Actuele volkscultuur. Van mesthoop tot goudmijn.

Hotel Ideal. De beginselverklaring was kort: van een als problematisch ervaren buurt het stralende middelpunt van de stad maken. En dat door middel van sociaalartistieke projecten die tot ieders verbeelding spraken. Ankerpunt? Het woord “Winkelen”. Hotel Ideal bundelde immers werk van artiesten, gezelschappen, straathoekwerkers, verenigingen, bevlogen individuen, handelaarverenigingen en een immense trits andere lieden rond de nanometer van het stedelijke leven; de winkelstraat.

Het startschot van Hotel Ideal werd gegeven tijdens het Tweetaktfestival. Zeggen en schrijven: april 2001, Antwerpen. En dat tussen het station van Berchem en het lokale Cultuurcentrum. Een feestelijke opening op Paasmaandag met een muzikale optocht door de Statiestraat trok de aandacht van de hele buurt: meer dan 1000 mensen reageerden enthousiast en zorgden voor een élan dat een hele week zou blijven doorzinderen. Pendelaars in het station werden verrast door een talkshow vanuit een chique hotelkamer; piccolo’s deelden zeepjes uit, straathoekwerkers Paaseieren. In de straat struikelde je verder over verhalen, installaties, fototentoonstellingen - you name it - het was daar. Een bundeling van engagement. Een opstoot van energie.
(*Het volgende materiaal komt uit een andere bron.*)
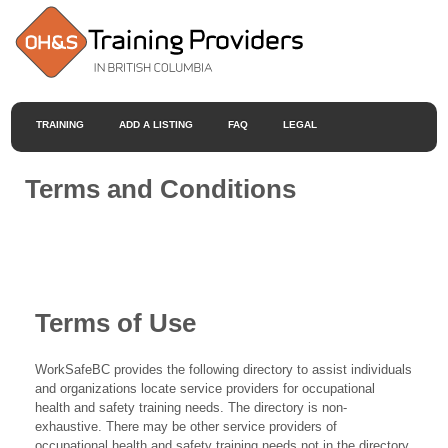
TRAINING
ADD A LISTING
FAQ
LEGAL
Terms and Conditions
Terms of Use
WorkSafeBC provides the following directory to assist individuals
and organizations locate service providers for occupational
health and safety training needs. The directory is non-
exhaustive. There may be other service providers of
occupational health and safety training needs not in the directory.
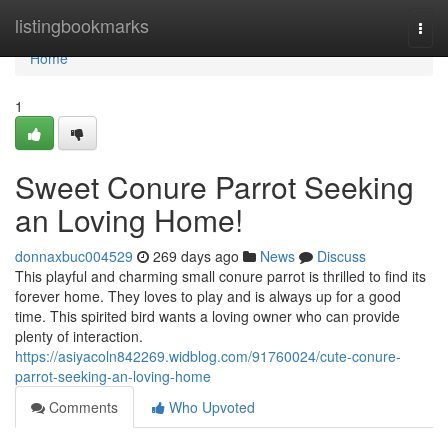
Home
listingbookmarks
Togg
navi
Home
1
Sweet Conure Parrot Seeking
an Loving Home!
donnaxbuc004529
269 days ago
News
Discuss
This playful and charming small conure parrot is thrilled to find its
forever home. They loves to play and is always up for a good
time. This spirited bird wants a loving owner who can provide
plenty of interaction.
https://asiyacoln842269.widblog.com/91760024/cute-conure-
parrot-seeking-an-loving-home
Comments
Who Upvoted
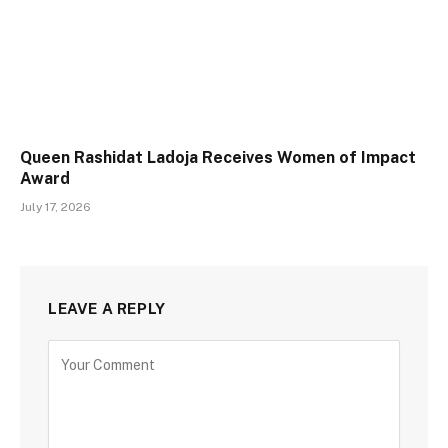
Queen Rashidat Ladoja Receives Women of Impact
Award
July 17, 2026
LEAVE A REPLY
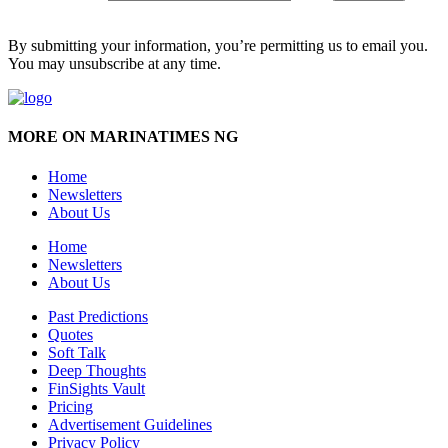
By submitting your information, you’re permitting us to email you.
You may unsubscribe at any time.
MORE ON MARINATIMES NG
Home
Newsletters
About Us
Home
Newsletters
About Us
Past Predictions
Quotes
Soft Talk
Deep Thoughts
FinSights Vault
Pricing
Advertisement Guidelines
Privacy Policy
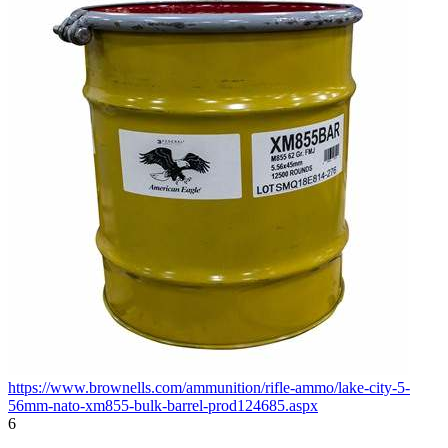
https://www.brownells.com/ammunition/rifle-ammo/lake-city-5-
56mm-nato-xm855-bulk-barrel-prod124685.aspx
6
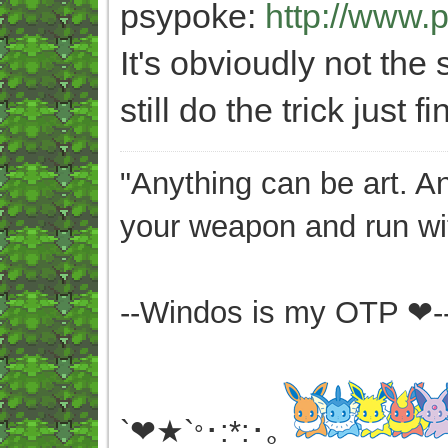
psypoke:
http://www.
It's obvioudly not the
still do the trick just fi
"Anything can be art. A
your weapon and run wit
--Windos is my OTP ❤-
`❤★`
･:*:･｡
°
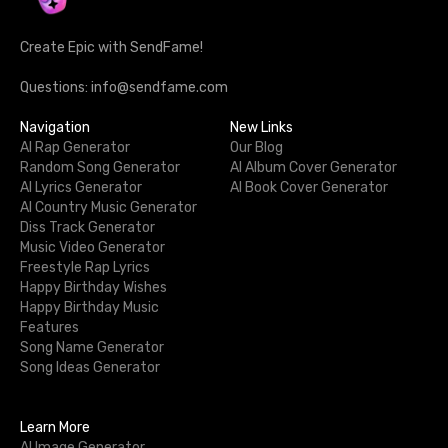
Create Epic with SendFame!
Questions: info@sendfame.com
Navigation
New Links
AI Rap Generator
Our Blog
Random Song Generator
AI Album Cover Generator
AI Lyrics Generator
AI Book Cover Generator
AI Country Music Generator
Diss Track Generator
Music Video Generator
Freestyle Rap Lyrics
Happy Birthday Wishes
Happy Birthday Music
Features
Song Name Generator
Song Ideas Generator
Learn More
AI Image Generator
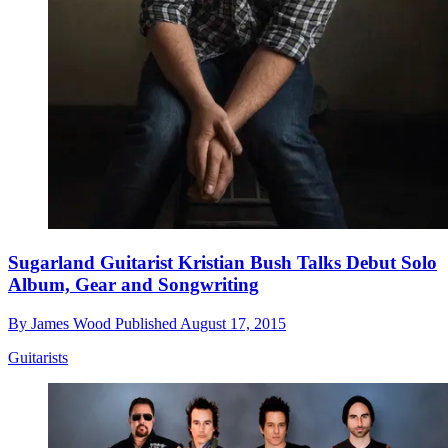
Sugarland Guitarist Kristian Bush Talks Debut Solo
Album, Gear and Songwriting
By
James Wood
Published
August 17, 2015
Guitarists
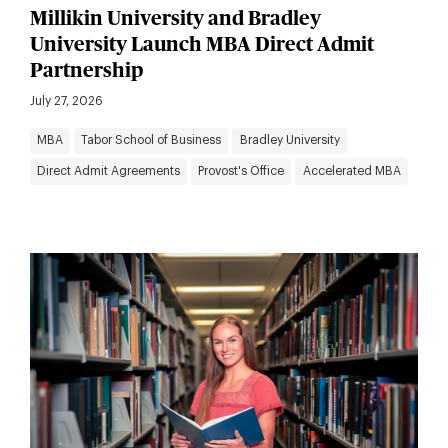
Millikin University and Bradley
University Launch MBA Direct Admit
Partnership
July 27, 2026
MBA
Tabor School of Business
Bradley University
Direct Admit Agreements
Provost's Office
Accelerated MBA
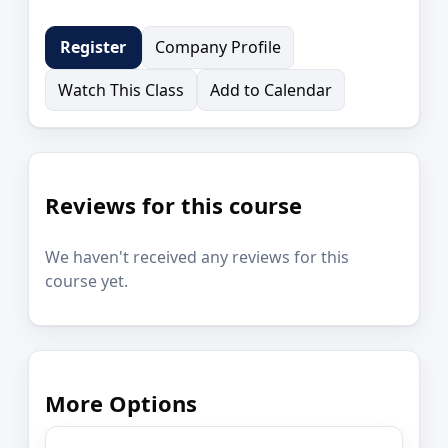
Company Profile
Register
Watch This Class
Add to Calendar
Reviews for this course
We haven't received any reviews for this
course yet.
More Options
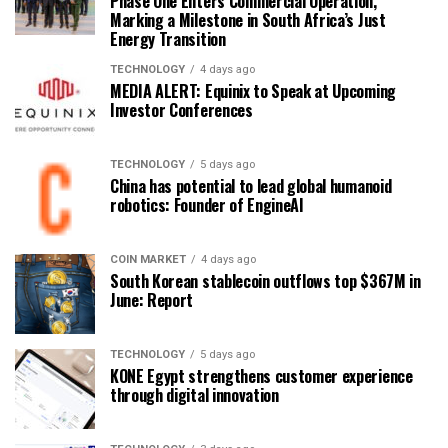
Phase One Enters Commercial Operation,
Marking a Milestone in South Africa’s Just
Energy Transition
TECHNOLOGY
4 days ago
MEDIA ALERT: Equinix to Speak at Upcoming
Investor Conferences
TECHNOLOGY
5 days ago
China has potential to lead global humanoid
robotics: Founder of EngineAI
COIN MARKET
4 days ago
South Korean stablecoin outflows top $367M in
June: Report
TECHNOLOGY
5 days ago
KONE Egypt strengthens customer experience
through digital innovation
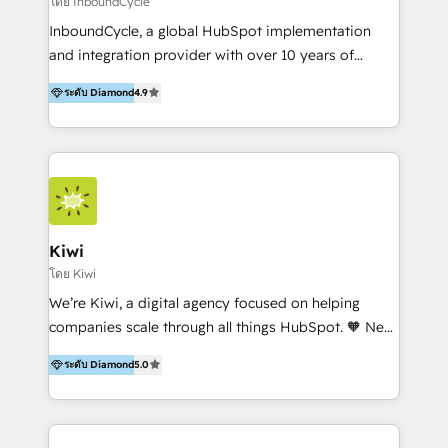
โดย InboundCycle
InboundCycle, a global HubSpot implementation
and integration provider with over 10 years of
experience, serves businesses in diverse industries.
ระดับ Diamond
4.9
With offices in Spain, Chile, Mexico, and Brazil, our
team of 100+ professionals deliver multilingual
services to clients in 15 countries. As the first
HubSpot Elite Partner in Latin America and Spain,
we hold numerous accreditations, including CRM
Implementation and Data Migration. Our services
include HubSpot setup and customization,
Kiwi
Marketing Automation, Inbound Marketing, Inbound
โดย Kiwi
Sales, and Account-Based Marketing (ABM). We use
We’re Kiwi, a digital agency focused on helping
our skills in marketing automation and integrations
companies scale through all things HubSpot. 🧡 New
to develop strategies that drive results and growth.
HubSpot user? With 250+ implementations under
By working with InboundCycle, businesses benefit
ระดับ Diamond
5.0
our belt, we bring proven expertise in solutions
from our extensive experience and expertise in
architecture, onboarding, data migration, CRM builds
HubSpot implementation and integration, helping
and integrations. Long-time HubSpotter? We’ll help
400+ clients streamline their digital transformation
clean up your “hot mess” portal with our HubSpot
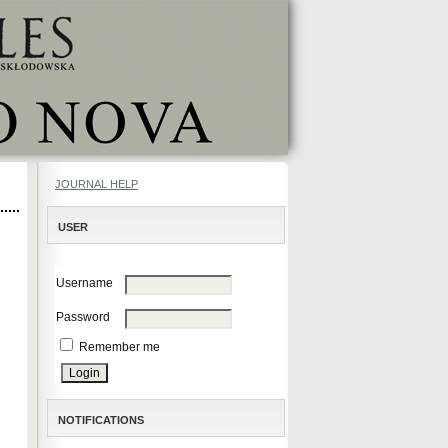
JOURNAL HELP
USER
Username
Password
Remember me
NOTIFICATIONS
Een week voor de opening van de eerste Hotel Ideal in Berchem dreigde een crisismoment. Te weinig eigenaars van leegstaande panden wilden hun winkel ter beschikking stellen of zelfs maar verhuren. Daardoor dreigden een paar mooie projecten tijdelijk dakloos te worden. Handen in het haar. Maar daar kwamen plots  twee Turkse dames luid en krachtig een groot pand opeisen dat hun “werd toegezegd” en wel voor hun Turkse Tent waarin zij iedereen wilden ontvangen met de meest dierbare voorwerpen uit de familiegeschiedenis. Met koekjes, de hele middag de bak vol, een glinsterende uitstalling van kostbaarheden, een warme ambiance. Niet dus, dachten wij. En dachten zij. Maar na een goed gesprek bleek dat zij ons alsnog een goudmijn van winkelpanden konden geven, dat wij hun financieel konden ondersteunen en dat Hotel Ideal alsnog op de wagen zou zitten. Actuele volkscultuur in Berchem. Een zevendaagse kunsteninstallatie. Een ballenbad met vragen. Want stel je voor wat er op het gros van de tentoongestelde spullen van die Turkse Tent stond? “Made in Taiwan”. Jawel.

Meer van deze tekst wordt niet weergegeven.